An interesting discussion this week, when I asked a supervisor “is the speed limit different going downhill?” He was super quick off the mark with his answer; “of course it is!” Something made him think about what he’d just said as he followed it up with a bit of umming and ahhing and “there’s a bit of leniency on hills though isn’t there…?”
On the whole though, the tide does seem to be turning. These discussions were not even being had 5 years ago, and now there is a definite sense that operators are taking another look at what is happening to their brand and their costs on the road.
A glance through the agenda for the upcoming forums shows a topic list of “compliance, profitability, compliance, risk management, compliance…” Spot the theme?
No matter the varied opinions on it, the Operator Rating System is having an effect. In addition, GPS records are increasingly being referred to post-event by both operators and officials, and e-log books are on their way. There is a gradual recognition that it is time to work within the system rather than to keep trying to beat it. Rising insurance premiums, withholding of permits, finance conditions and other external factors that can strangle a business are driving that message home.

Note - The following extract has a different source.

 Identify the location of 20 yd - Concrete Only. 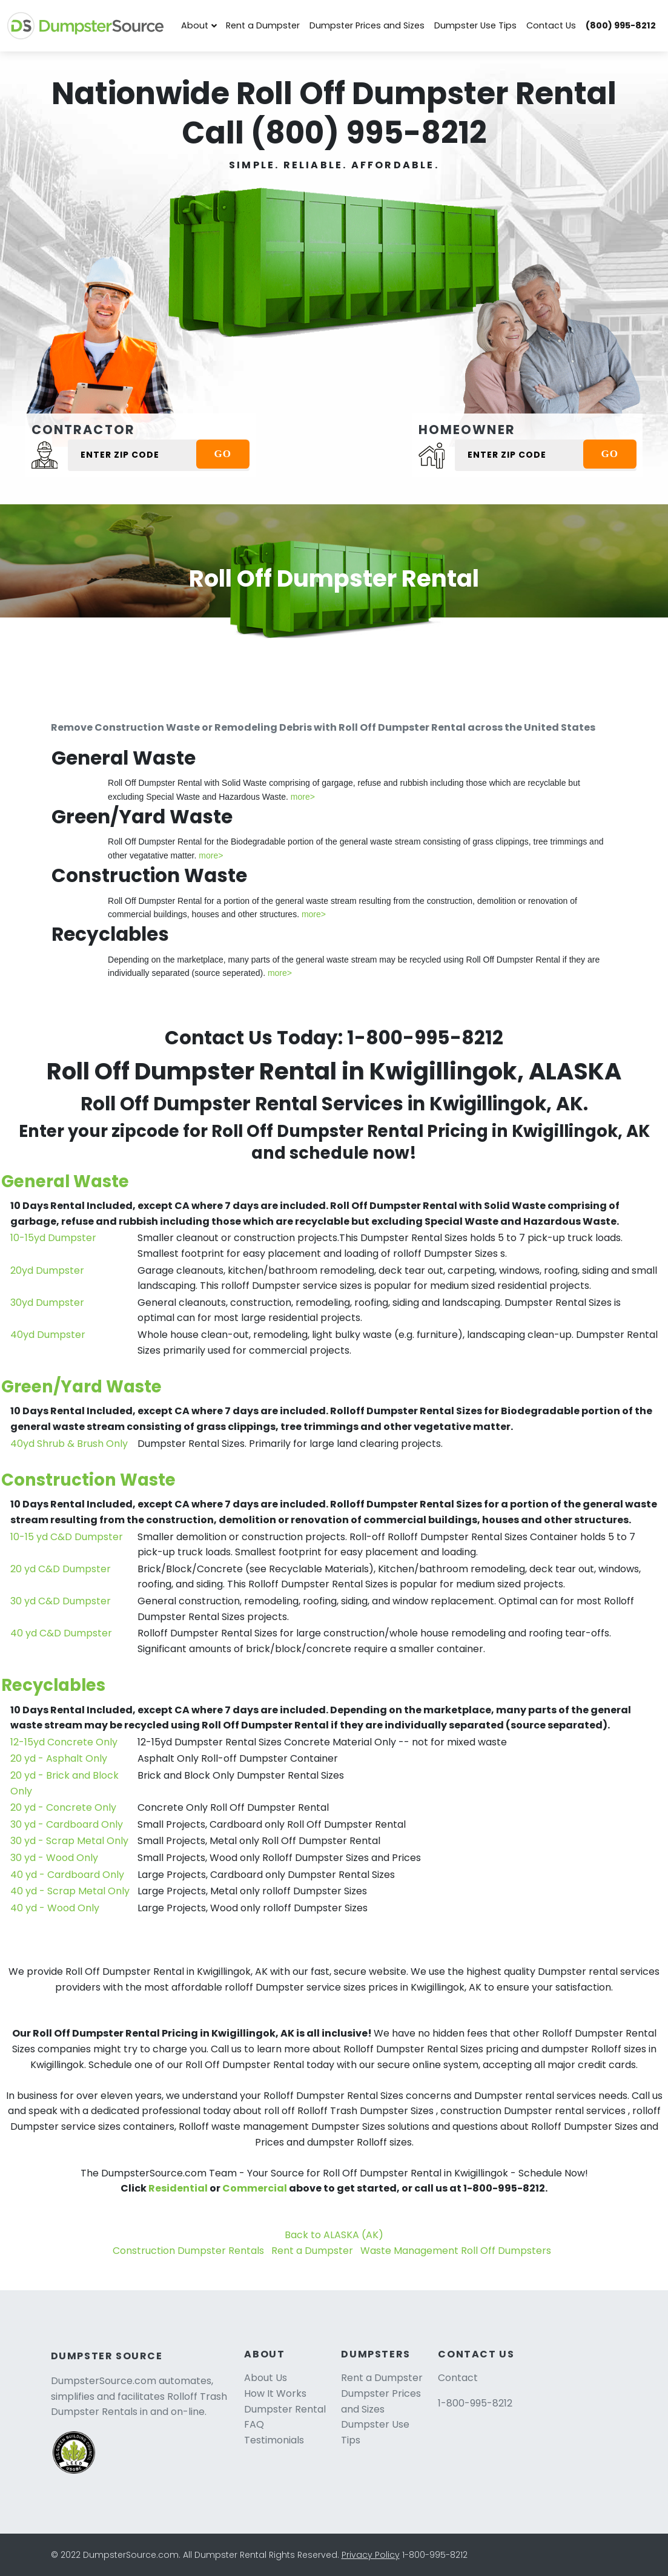
(63, 1807).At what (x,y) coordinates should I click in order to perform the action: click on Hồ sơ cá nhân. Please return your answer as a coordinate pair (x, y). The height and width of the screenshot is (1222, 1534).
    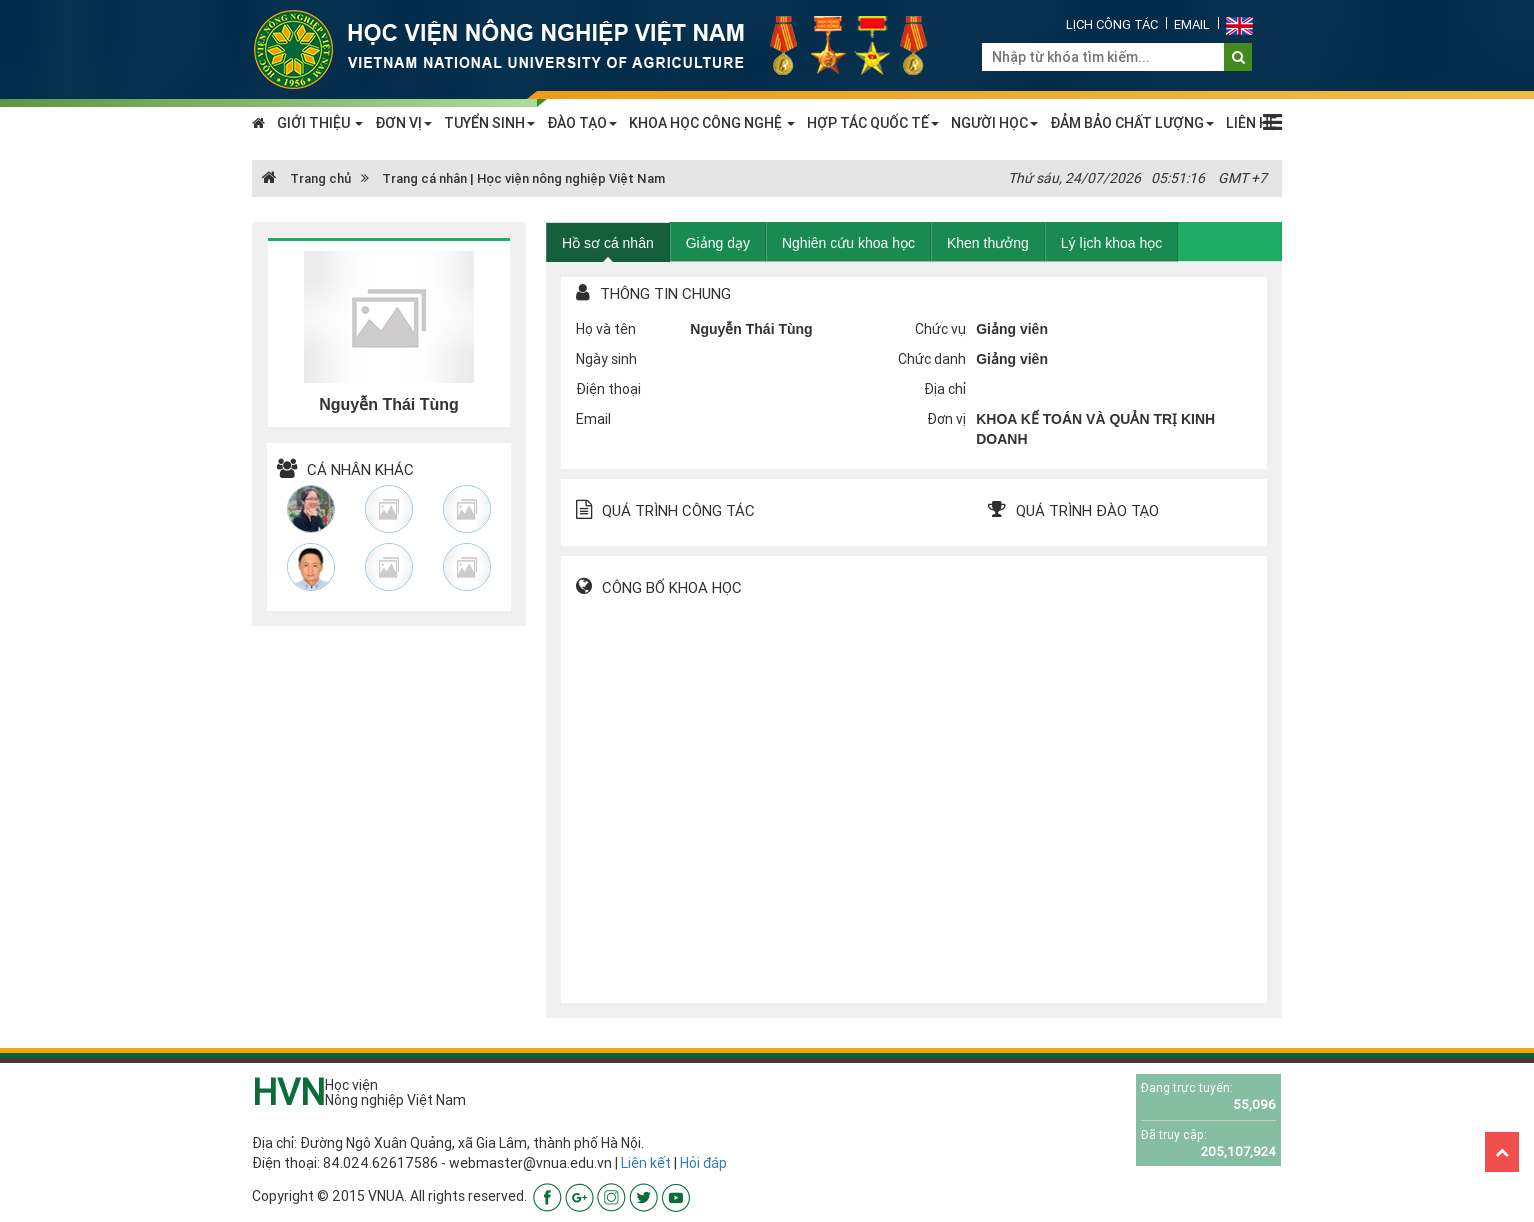
    Looking at the image, I should click on (608, 243).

Operators who have grown a successful business from one truck to 30+ through sheer hard work and gut feel are now ready to shine a torch in a few dark corners and get their housekeeping in order. If this is you, the problem you may well be facing is that you are already busy, and everything you look at feels like a big project on top of the day to day running of the business. As always, where there is a need, there is suddenly a whole industry of solutions springing up. There are a lot of people out there offering advice that starts with a “you should….”
As a business owner, when I’ve been looking for advice, as we all have to at some stage, advice that starts with “you should” sends me into a fit of despair – because I am already busy and adding things to my job list just means it will take longer before they get started. What I have found works best for me is to share the load – get some of my people onto the problem, agree why we need to change and how all of our jobs will become easier when we have made the change. That way we are all committed to working towards the goal, it isn’t another “whim of the boss” that my staff feel they have to fit in with. From improving one thing, we can then logically move onto the next thing as the first improvement was so good, we want to keep going.
Likewise, if you are getting the feeling that it is time to address a few compliance niggles, try to look for a way that you can involve your staff, and keep consistent encouragement to keep improving, and communicate how things are progressing. Sending a couple of people on a course, in isolation, will motivate those two for a couple of weeks, but with no changes to the operation, they will soon sink back to the old ways. Speed limiting the trucks might cut out a bit of speeding, but it will also aggravate the drivers if you don’t warn them it’s happening and explain why. If you can’t or don’t have regular staff meetings, at least find a bit of space on your notice board to provide an update about “this month’s goal” and leave space to get some feedback. A lot of thinking goes on, on the road and some of it is really useful.
I’ve used this column in a number of ways over the months that I have been writing, but whilst I truly believe technology is a fantastic tool you will also have noticed my desire is to have technology recognised as being no more than a tool, not the whole answer. Technology can help you to investigate what has happened, measure how much it happens and communicate to a lot of people very quickly if this is OK or not. To get the benefits of that, it is so important that your personality and genuine desire to run the best transport business in town come through.